Una delle ipotesi ventilate, di grande efficacia ma che genererebbe molto scontento, è che una soluzione potrebbe essere il cosiddetto “prelievo forzoso” dai conti correnti.

Sarebbe però forse ipotizzabile una variante meno dolorosa per i correntisti e più efficace per lo Stato: una “conversione forzata” in Titoli di Debito Pubblico (ad esempio BTP) di una parte dei depositi nei conti correnti. L’ideale sarebbe che questi titoli di stato fossero di tipo “privilegiato”, quindi magari avessero una priorità nel rimborso rispetto ai titoli normali, e al contempo avessero un tasso di interesse più ridotto. Il beneficio per lo stato sarebbe che potrebbe ridurre il costo del debito pubblico e degli interessi su di esso, permettendo inoltre una raccolta molto più significativa rispetto a quello che consentirebbe un prelievo. Infatti, nulla vieta che i titoli di stato così “forzosamente acquisiti” siano messi sul mercato (chiaramente, probabilmente non sarebbe conveniente vendere subito, quanto aspettare che la situazione economica si sia riassestata).

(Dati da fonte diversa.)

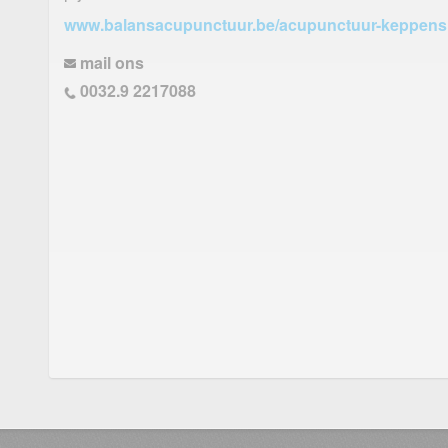
www.balansacupunctuur.be/acupunctuur-keppens
mail ons
0032.9 2217088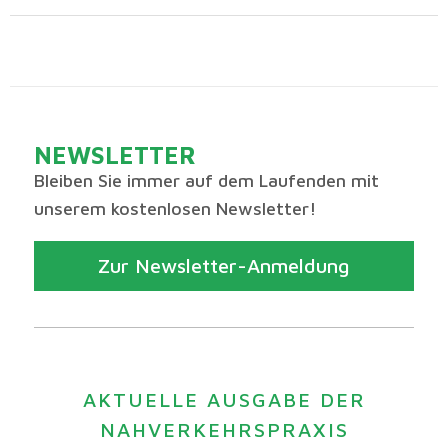
NEWSLETTER
Bleiben Sie immer auf dem Laufenden mit
unserem kostenlosen Newsletter!
Zur Newsletter-Anmeldung
AKTUELLE AUSGABE DER
NAHVERKEHRSPRAXIS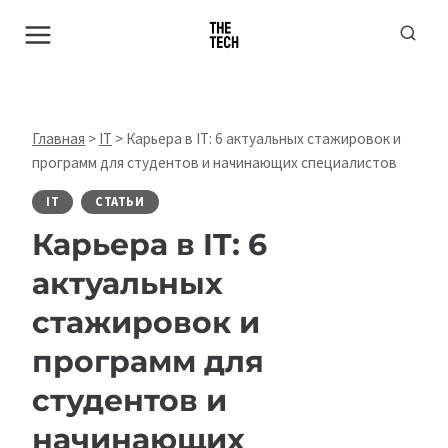
Перейти
к
содержимому
Главная
>
IT
>
Карьера в IT: 6 актуальных стажировок и
программ для студентов и начинающих специалистов
IT
СТАТЬИ
Карьера в IT: 6
актуальных
стажировок и
программ для
студентов и
начинающих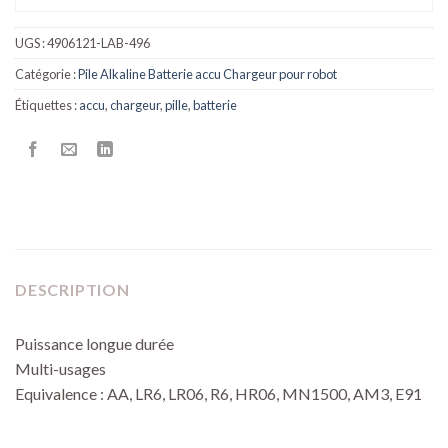
UGS :
4906121-LAB-496
Catégorie :
Pile Alkaline Batterie accu Chargeur pour robot
Étiquettes :
accu
,
chargeur
,
pille
,
batterie
DESCRIPTION
Puissance longue durée
Multi-usages
Equivalence : AA, LR6, LR06, R6, HR06, MN1500, AM3, E91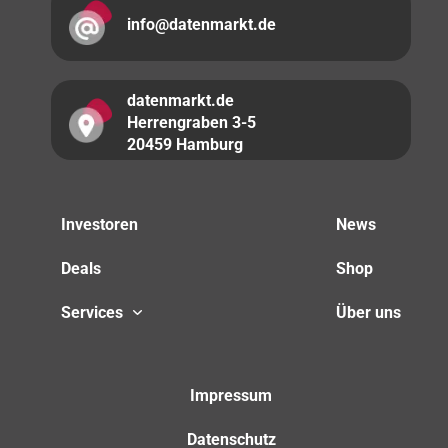
info@datenmarkt.de
datenmarkt.de
Herrengraben 3-5
20459 Hamburg
Investoren
News
Deals
Shop
Services
Über uns
Impressum
Datenschutz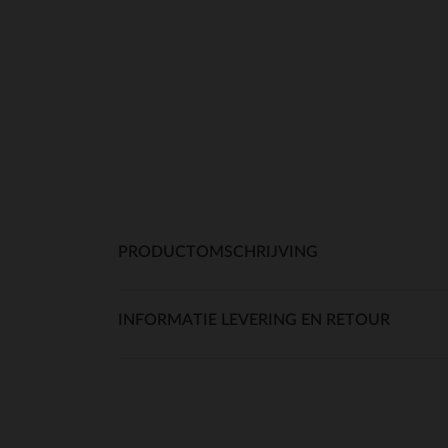
PRODUCTOMSCHRIJVING
INFORMATIE LEVERING EN RETOUR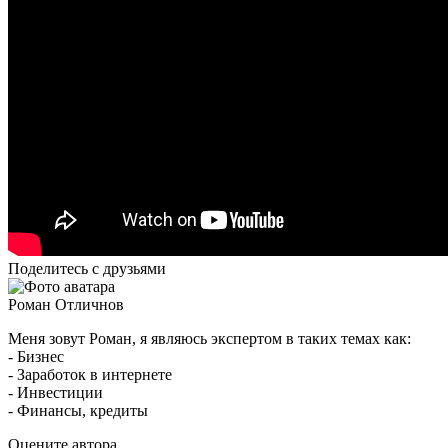
Поделитесь с друзьями
Роман Отличнов
Меня зовут Роман, я являюсь экспертом в таких темах как:
- Бизнес
- Заработок в интернете
- Инвестиции
- Финансы, кредиты
Оцените автора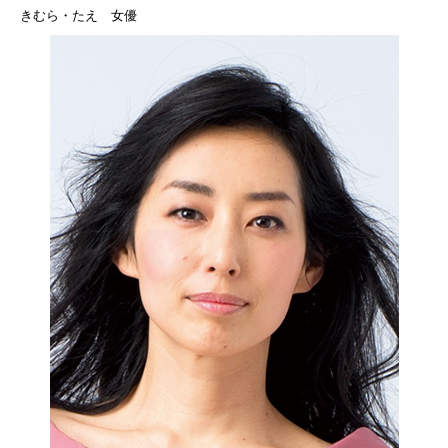
きむら・たえ 女優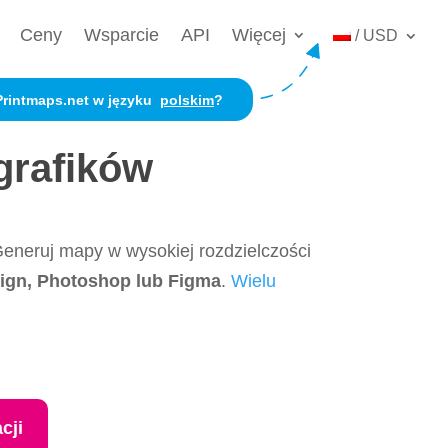
Ceny
Wsparcie
API
Więcej
/ USD
Printmaps.net w języku
polskim
?
grafików
eneruj mapy w wysokiej rozdzielczości
esign, Photoshop lub Figma
.
Wielu
cji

Si tratta chiaramente di un’ipotesi che andrebbe studiata bene (anche per aspetti quali il cosa succederebbe agli altri titoli di debito, introducendo titoli “privilegiati”), ma forse merita di essere studiata. Andrebbe anche ben compresa la percentuale di conversione “tollerabile”, tenendo conto che, se confrontati con i 1.900 miliardi di debito pubblico, i 785 miliardi di depositi in conto corrente, e i 355 miliardi in depositi a scadenza e/o rimborsabili con preavviso, non sono neppure tantissimi.